SSL certificate audit is a new feature available for Enterprise customers which runs tests to detect phishing and null prefix attacks. The main goal is to provide you with a detailed overview of your assets, as well as an information who is the certificate issuer so that you can be sure no fraudulent certificates are being issued, and if they are - react on time and prevent your users from being tricked by them.
2. How does it work?
The audit is based on analysing publicly available records from SSL transparency logs and searching for certificates issued for malicious domains that look similar to your domain.
The current feature is only looking for the newly issued or updated certificates coming from the Certificate Log Update Stream (it is not looking for e.g. Certificate Revocation Lists). We use https://certstream.calidog.io/ to listen to a real time stream of logs.
a). In the first place, our Certificate Monitor listens in to all the incoming certificates.
b). Next, the Certificate Matcher cross-validates the incoming certificates with the client's existing assets and checks if any certificate is issued to any subdomain of existing domains. Once the certificate has been found and it matches the existing subdomain, it is used to populate the Asset Catalogue (previously called Asset Inventory).
c). The Certificate Audit component checks for the vulnerabilities. In the current release the Certificate Transparency Tests focus on:
Null prefix attacks
Phishing attacks
The future releases will include subcategories of phishing attacks: typo- and bitsquatting attacks.
3. Certificate Transparency Tests in detail:
a). Null prefix attack: 00 (\0) is added to the domain name to mask remaining content
Example: certificate issued to detectify.com\0.example.com would be recognised as valid for detectify.com
b). Phishing attack: domain name is similar to existing domain name
homoglyph (e.g.: detectify.com or xn--dtectify-c8g.com)
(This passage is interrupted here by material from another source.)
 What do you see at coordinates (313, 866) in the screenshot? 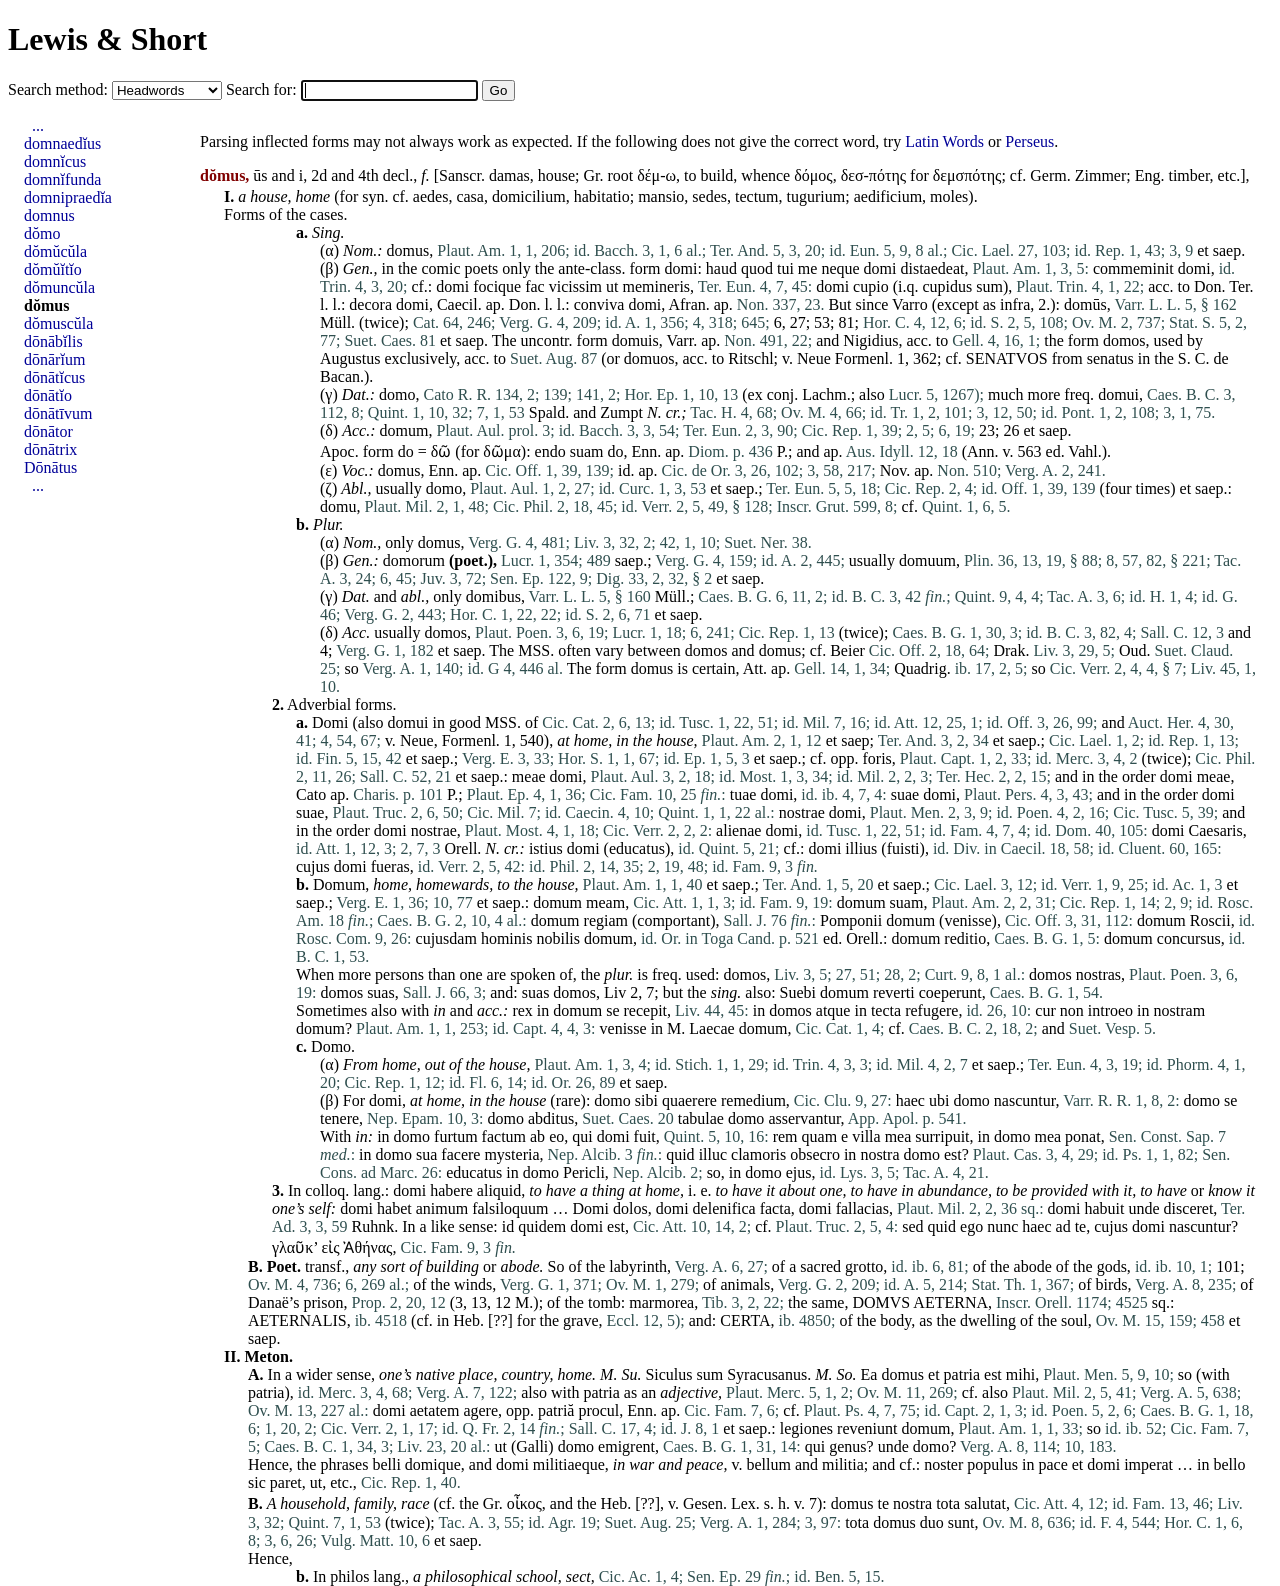
I see `cujus` at bounding box center [313, 866].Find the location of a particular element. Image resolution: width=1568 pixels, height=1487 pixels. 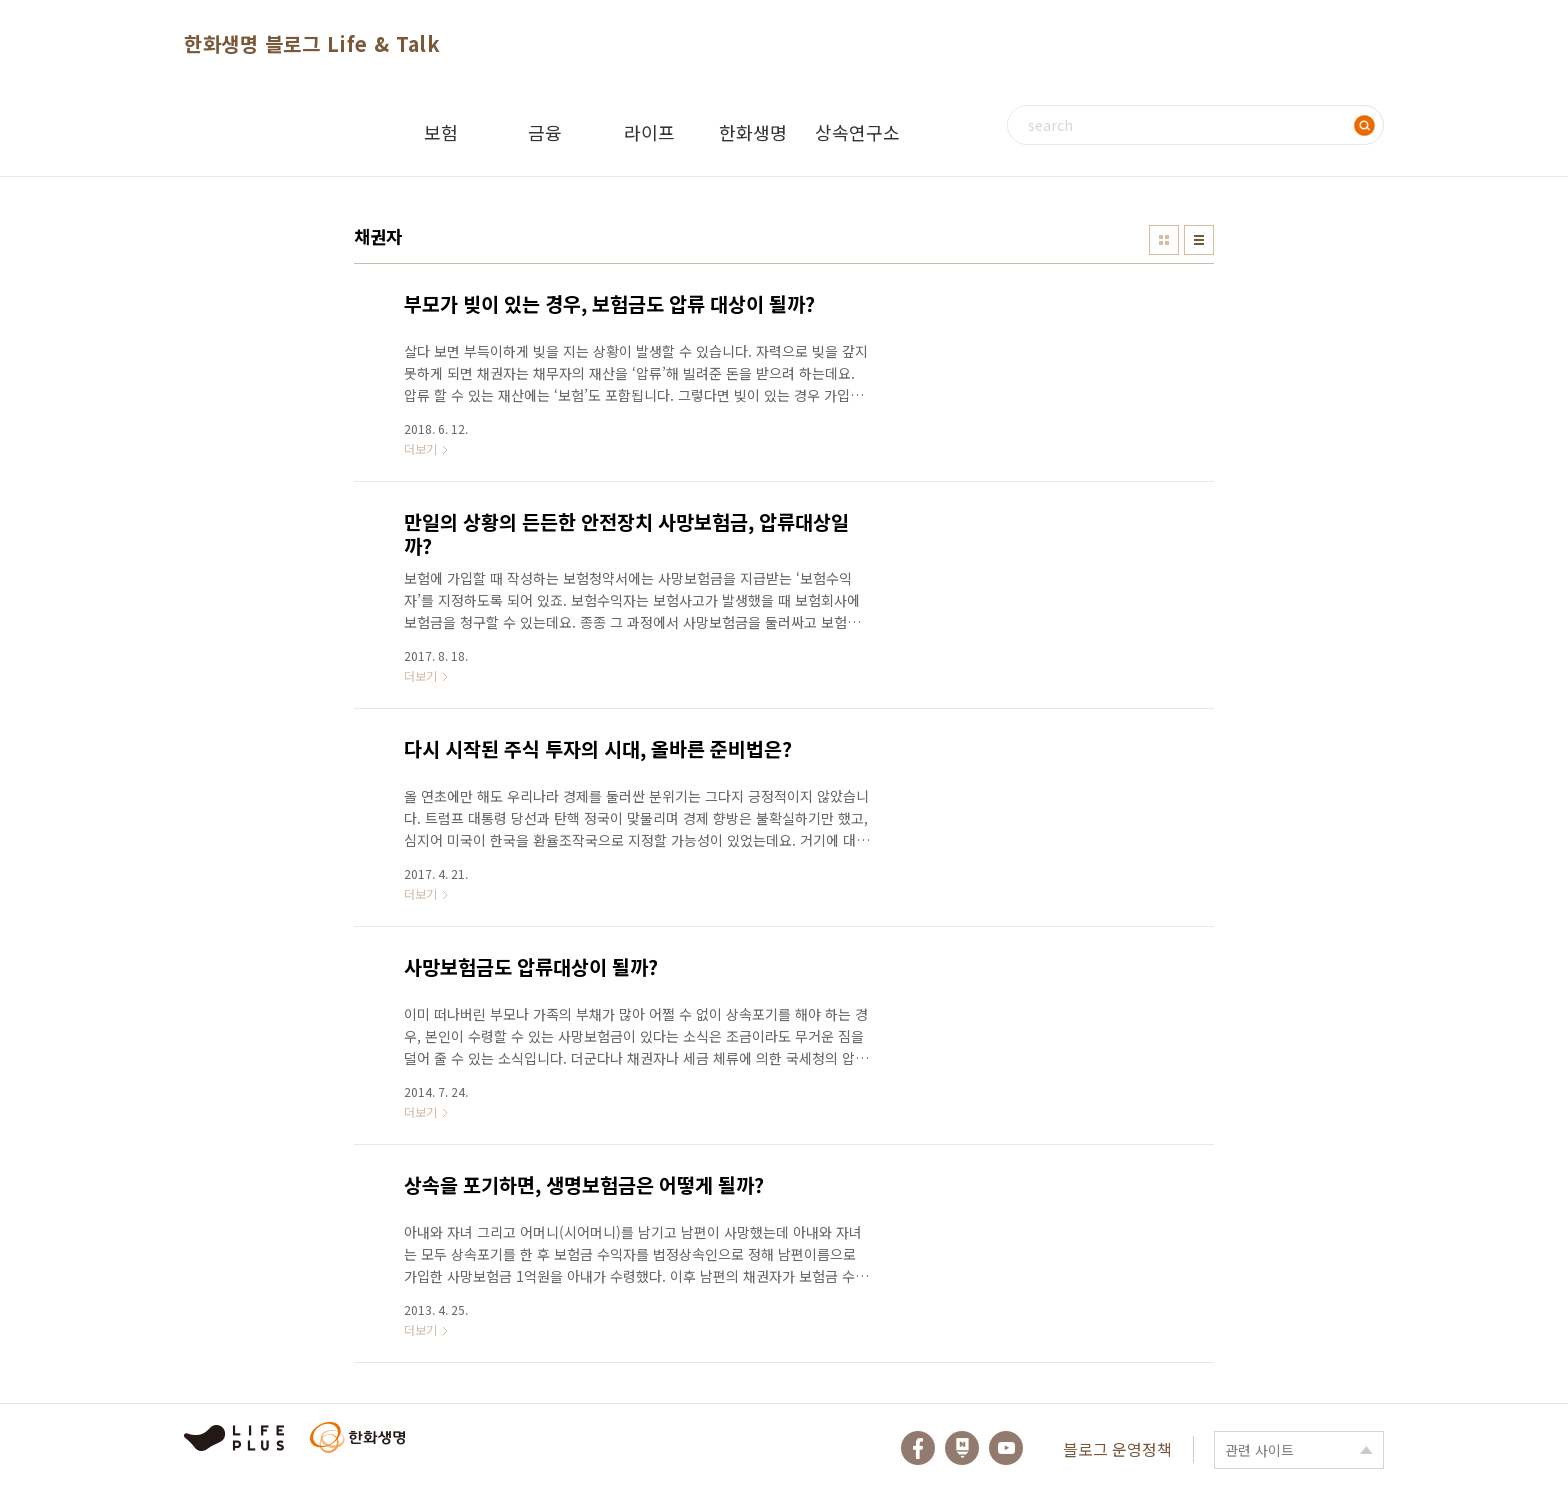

TLD difference (e.g.: detectify.org)
name similarity using Levenshtein comparison (e.g.: detictify.com)
4. How to turn the feature on?
The Autodiscovery part is already running in the background - the findings will keep populating your Assets Catalogue.
The Cert Auditor vulnerability check is something you opt in for - it can be enabled or disabled in your Surface Monitoring Advanced Settings:
Go to your Assets and select your root asset. You will then be forwarded to your Asset Overview where in the top right corner you will see the Surface Monitoring Advanced Settings.
SSL Certificate Audit is off by default, mark it and click on the "save" button to turn it on.
5. Where can you see the findings?
Domains that have been auto-discovered by Cert Matcher will be visible in your Asset Catalogue.
Findings produced by Cert Audit will be visible in your Surface Monitoring Results.